* **Data to examine**:
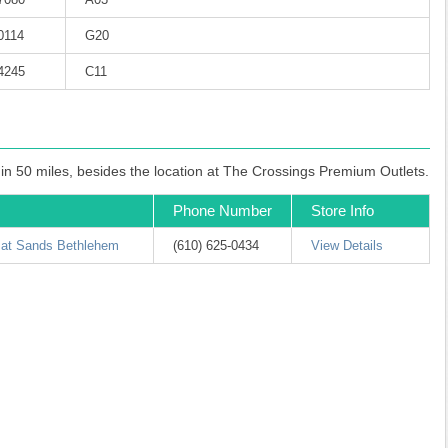
0114
G20
-4245
C11
hin 50 miles, besides the location at The Crossings Premium Outlets.
Phone Number
Store Info
 at Sands Bethlehem
(610) 625-0434
View Details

* **Exercise aim**: Without changing a word, restate the listing above; the pictures stay out.

* **Reply to the task**:
0114
G20
-4245
C11
hin 50 miles, besides the location at The Crossings Premium Outlets.
Phone Number
Store Info
 at Sands Bethlehem
(610) 625-0434
View Details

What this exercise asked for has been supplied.